>>>
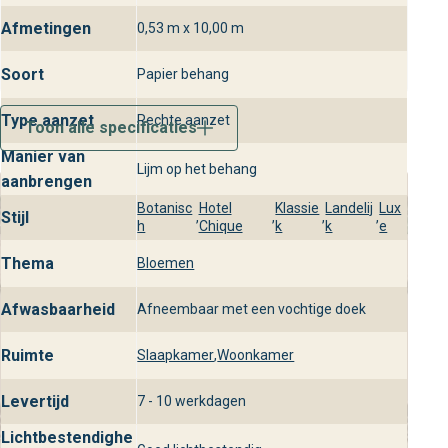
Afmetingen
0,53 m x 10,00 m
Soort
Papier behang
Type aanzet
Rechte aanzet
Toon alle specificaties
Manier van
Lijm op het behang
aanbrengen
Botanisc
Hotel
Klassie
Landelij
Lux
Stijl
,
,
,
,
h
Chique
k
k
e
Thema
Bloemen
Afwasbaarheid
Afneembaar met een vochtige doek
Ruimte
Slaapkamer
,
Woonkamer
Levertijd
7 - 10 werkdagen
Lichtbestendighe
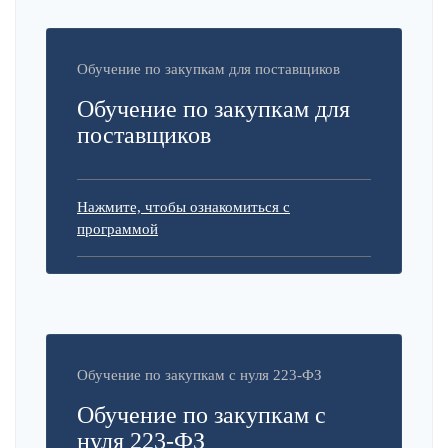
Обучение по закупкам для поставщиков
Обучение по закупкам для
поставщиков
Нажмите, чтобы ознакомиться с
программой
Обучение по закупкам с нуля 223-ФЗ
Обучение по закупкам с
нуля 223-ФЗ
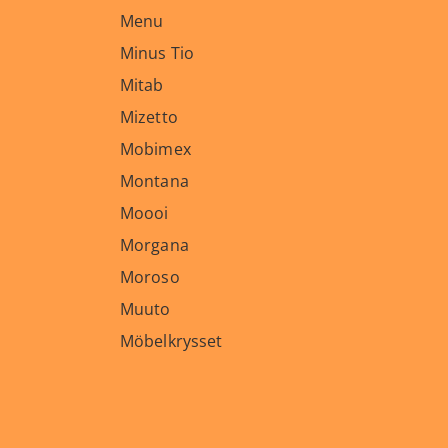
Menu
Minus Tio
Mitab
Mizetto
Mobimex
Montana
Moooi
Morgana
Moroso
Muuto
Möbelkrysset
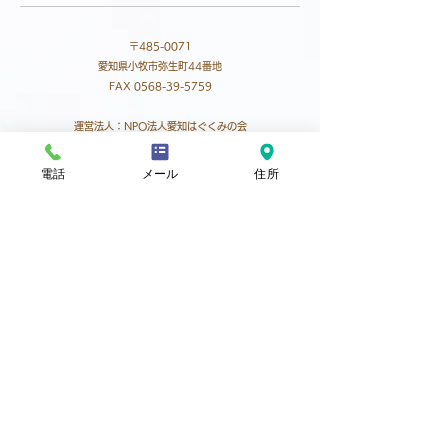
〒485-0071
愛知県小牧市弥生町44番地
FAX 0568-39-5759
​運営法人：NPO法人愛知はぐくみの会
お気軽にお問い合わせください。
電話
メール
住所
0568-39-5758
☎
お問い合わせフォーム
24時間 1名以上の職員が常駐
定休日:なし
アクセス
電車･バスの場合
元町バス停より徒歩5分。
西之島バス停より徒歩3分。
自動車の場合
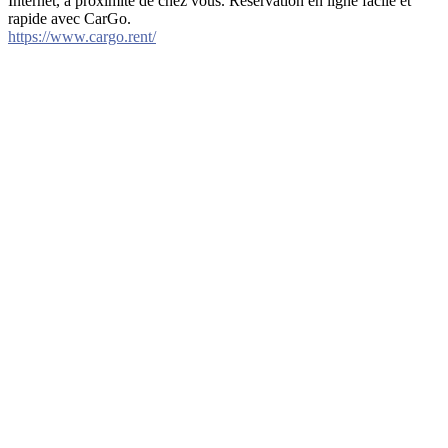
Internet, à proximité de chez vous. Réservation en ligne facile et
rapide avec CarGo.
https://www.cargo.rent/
<<<
>>>
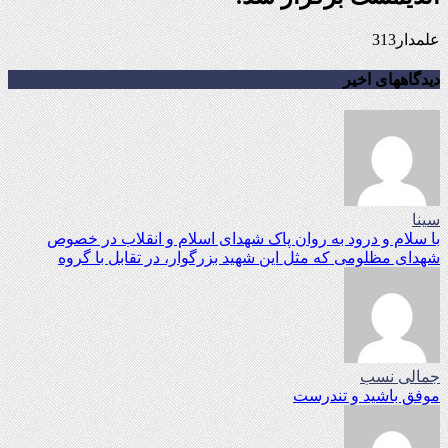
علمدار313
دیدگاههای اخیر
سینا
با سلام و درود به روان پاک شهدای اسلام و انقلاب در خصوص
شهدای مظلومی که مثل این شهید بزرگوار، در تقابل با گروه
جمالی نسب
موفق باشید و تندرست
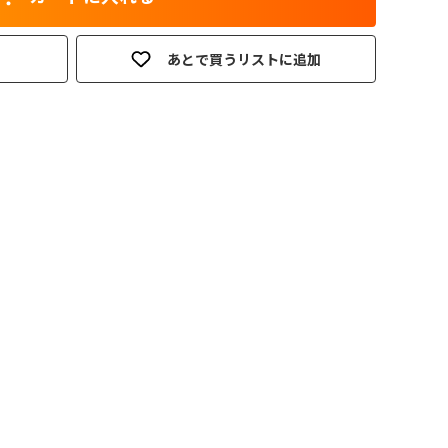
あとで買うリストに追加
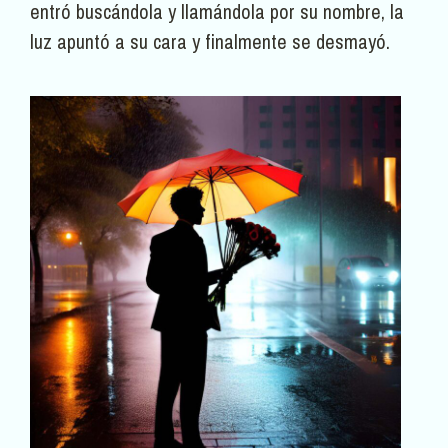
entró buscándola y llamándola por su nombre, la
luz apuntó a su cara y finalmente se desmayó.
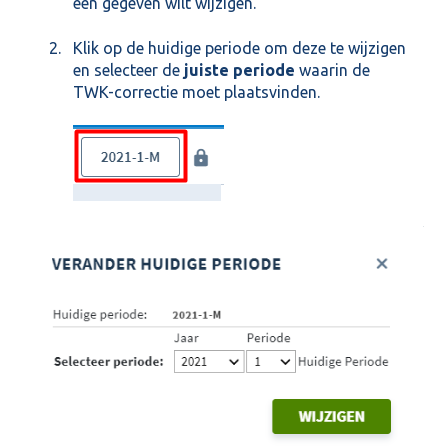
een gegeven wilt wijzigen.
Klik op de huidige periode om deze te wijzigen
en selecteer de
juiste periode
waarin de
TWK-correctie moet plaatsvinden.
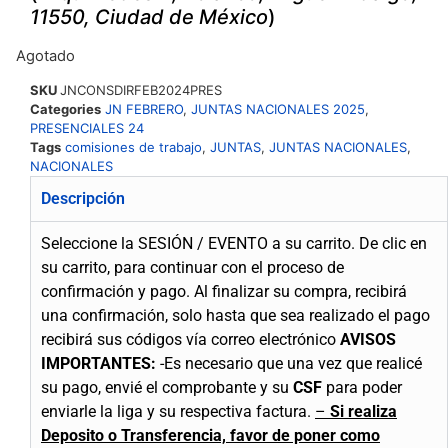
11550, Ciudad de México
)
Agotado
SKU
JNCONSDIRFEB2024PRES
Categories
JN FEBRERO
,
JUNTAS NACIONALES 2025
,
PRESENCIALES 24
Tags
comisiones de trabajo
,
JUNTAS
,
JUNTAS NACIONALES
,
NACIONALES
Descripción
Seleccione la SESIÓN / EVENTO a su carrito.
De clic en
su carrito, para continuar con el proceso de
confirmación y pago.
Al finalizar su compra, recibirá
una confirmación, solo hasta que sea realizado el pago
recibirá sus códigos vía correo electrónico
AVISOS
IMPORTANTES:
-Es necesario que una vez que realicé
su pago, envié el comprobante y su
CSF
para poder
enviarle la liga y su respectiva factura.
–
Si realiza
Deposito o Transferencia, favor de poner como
<<<
- YOUR ASSIGNMENT
Only the number of lines in the data that hold "нуля" should be stated.

- ANSWER TO THIS TASK
2